The mathematical expression is given by: - \( F = \frac{k \cdot |q_1 \, q_2|}{r^2} \) - Where:
- \( F \) is the force between the charges,
- \( k \) is Coulomb's constant (\( 8.99 \times 10^9 \, \text{N m}^2/\text{C}^2 \)),
- \( q_1 \) and \( q_2 \) are the amounts of the charges, - \( r \) is the distance separating the charges.
Understanding this law helps in predicting how charged objects will interact. By translating this into the electric field context, you can calculate the field generated by a single point charge using the formula: - \( E = \frac{k \cdot |q|}{r^2} \).
This means the electric field is strongest near the charge and decreases with the square of the distance.

The term 'point charge' is used in physics to denote a charge that is concentrated at a single point in space. It is an idealized model that simplifies calculations and helps to visualize electric fields.
Although real charged objects have some volume, for many purposes—especially at a distance—these can be treated as point charges.
For example, in the exercise discussed, the nucleus of an iron atom is considered a point charge. The benefit of this assumption is that it allows for the use of Coulomb's law to determine the electric field produced by the charge at any given distance.
The simplicity of the point charge model is why it's often employed to model atoms, where the nucleus and individual electrons can be treated as concentrated points of charge while studying electric fields in atomic systems.

The Bohr model is an early model of atomic structure introduced by Niels Bohr in 1913. It describes the behavior of electrons in atoms.
According to the Bohr model, electrons travel in circular orbits around the nucleus, similar to how planets orbit the sun. The orbits correspond to different energy levels.
A key feature of the Bohr model is that an electron's orbit radii is quantized, meaning it can only occupy certain allowed distances from the nucleus. For instance, in the hydrogen atom's ground state, the electron orbits at a fixed radius of roughly \( 5.29 \times 10^{-11} \text{ m} \).
The Bohr model provides a simple framework to calculate the electric field experienced by electrons due to a proton in the nucleus by treating the proton as a point charge. Though modern physics describes atoms more accurately using quantum mechanics, the Bohr model remains a useful teaching tool.

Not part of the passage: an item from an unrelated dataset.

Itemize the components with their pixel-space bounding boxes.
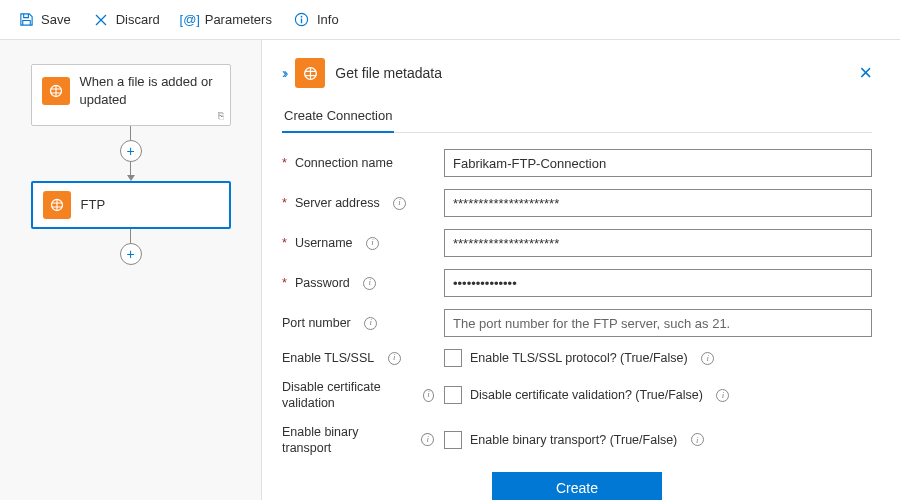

The elementary charge is the fundamental unit of electric charge, symbolized as \( e \). It is a constant and one of the most critical parameters in physics. It represents the smallest unit of charge that is free in nature.
The value of the elementary charge is approximately \( 1.602 \times 10^{-19} \text{ C} \). This charge is carried by a proton, and an electron carries a charge of the same magnitude but opposite in sign.
In calculations, as seen in the exercise, the elementary charge helps in determining the total charge of an object or atom when multiplied by the number of charges (for instance, with the atomic number in an element). - Here, the iron nucleus with an atomic number of 26 means its charge is \( 26e \).
Understanding and using the elementary charge is fundamental for calculations involving electric phenomena.